LOAD DATA INFILE '/path/to/your/data.csv'
INTO TABLE users
FIELDS TERMINATED BY ','
ENCLOSED BY '"'
LINES TERMINATED BY '\n'
IGNORE 1 LINES;

This bulk load operation is faster than using multiple INSERT statements as it is optimized to minimize index rebuilding and bypass some of the transactional overhead.

Optimizations and Best Practices

  • Disabling Autocommit: For large transactions, disabling autocommit can greatly enhance performance. Wrap your insertions within a transaction.
  • Using Extended Inserts: Where possible, use the multi-row syntax as shown in the second method to reduce round trips.
  • Adjusting Bulk Insert Buffer Size: For bulk operations, adjust the bulk_insert_buffer_size system variable to allocate more memory for bulk insert operations.
  • Indexing Strategies: Avoid updating secondary indexes with each insert operation.
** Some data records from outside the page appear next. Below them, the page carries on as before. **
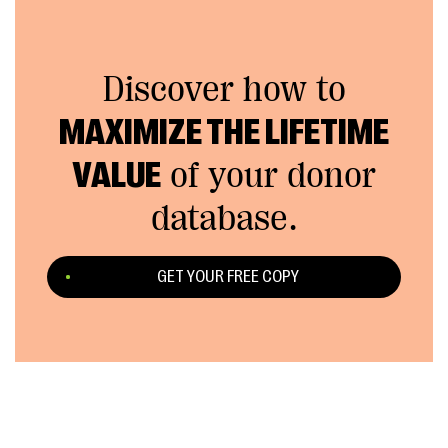
Discover how to
MAXIMIZE THE LIFETIME
VALUE
of your donor
database.
GET YOUR FREE COPY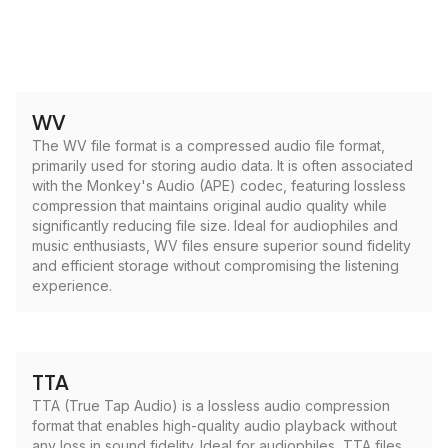
WV
The WV file format is a compressed audio file format,
primarily used for storing audio data. It is often associated
with the Monkey's Audio (APE) codec, featuring lossless
compression that maintains original audio quality while
significantly reducing file size. Ideal for audiophiles and
music enthusiasts, WV files ensure superior sound fidelity
and efficient storage without compromising the listening
experience.
TTA
TTA (True Tap Audio) is a lossless audio compression
format that enables high-quality audio playback without
any loss in sound fidelity. Ideal for audiophiles, TTA files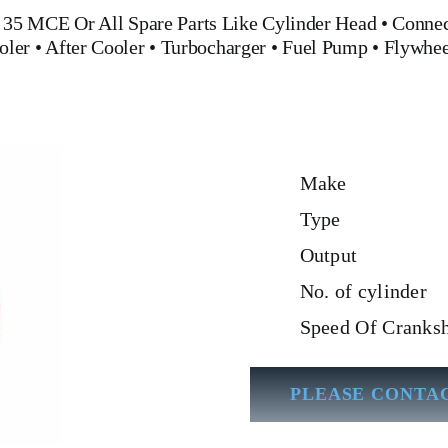
 35 MCE
Or All Spare Parts Like
Cylinder Head
•
Connec
oler
•
After Cooler
•
Turbocharger
•
Fuel Pump
•
Flywhe
Make
Type
Output
No. of cylinder
Speed Of Cranksh
PLEASE CONTAC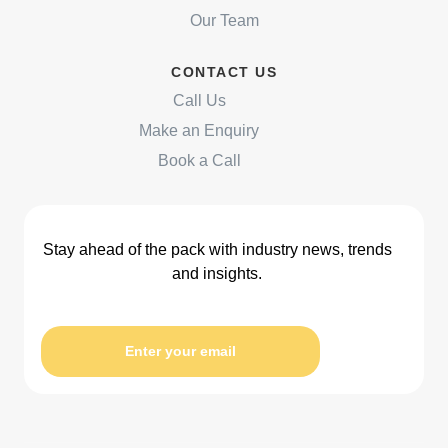
Our Team
CONTACT US
Call Us
Make an Enquiry
Book a Call
Stay ahead of the pack with industry news, trends
and insights.
Enter your email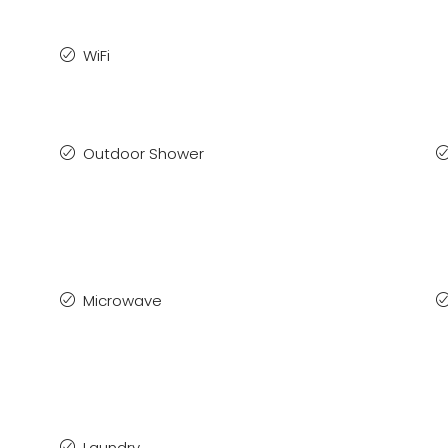
WiFi
Outdoor Shower
Microwave
Laundry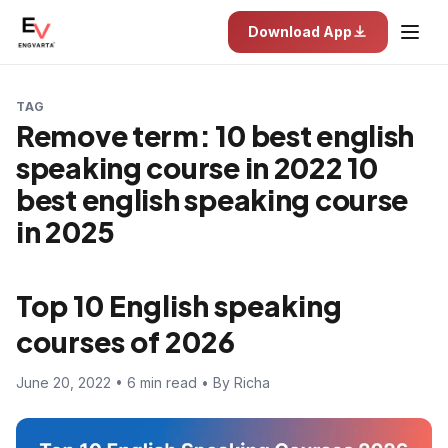
Download App
TAG
Remove term: 10 best english
speaking course in 2022 10
best english speaking course
in 2025
Top 10 English speaking
courses of 2026
June 20, 2022 • 6 min read • By Richa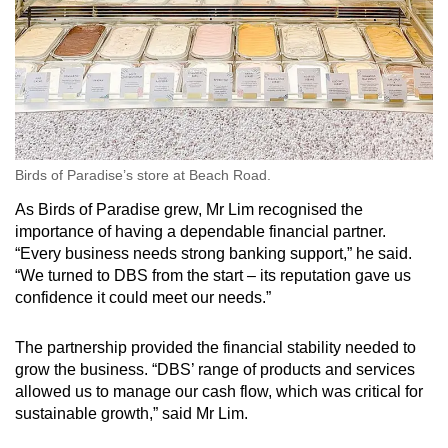
Show Less
Birds of Paradise’s store at Beach Road.
As Birds of Paradise grew, Mr Lim recognised the
importance of having a dependable financial partner.
“Every business needs strong banking support,” he said.
“We turned to DBS from the start – its reputation gave us
confidence it could meet our needs.”
The partnership provided the financial stability needed to
grow the business. “DBS’ range of products and services
allowed us to manage our cash flow, which was critical for
sustainable growth,” said Mr Lim.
If possible, create indexes after the bulk data load.

Advanced Inserts Using Stored Procedures

For complex insertion logic or when you need to process data before inserting, a stored procedure might be your answer:

DELIMITER $
CREATE PROCEDURE MassInsert()
BEGIN
  DECLARE i INT DEFAULT 1;
  WHILE i <= 1000 DO
    INSERT INTO users (username, email) VALUES (CONCAT('user', i), CONCAT('user', i, '@example.com'));
    SET i = i + 1;
  END WHILE;
END$
DELIMITER ;

Remember that for massive amounts of data, a stored procedure might not be the most efficient approach due to the row-by-row processing.

Monitoring Performance

To ensure that your mass insert operations perform as expected, monitor them using MySQL’s performance schema or the SHOW PROCESSLIST command.

Conclusion

In summary, mass data insertion in MySQL 8 is a process that can be greatly optimized by using multiple row syntax, `LOAD DATA INFILE` for large data sets, and system variable adjustments. The method you choose will largely depend on the size of your data and the specific requirements of your system. Always test different approaches to identify the most efficient one for your scenario.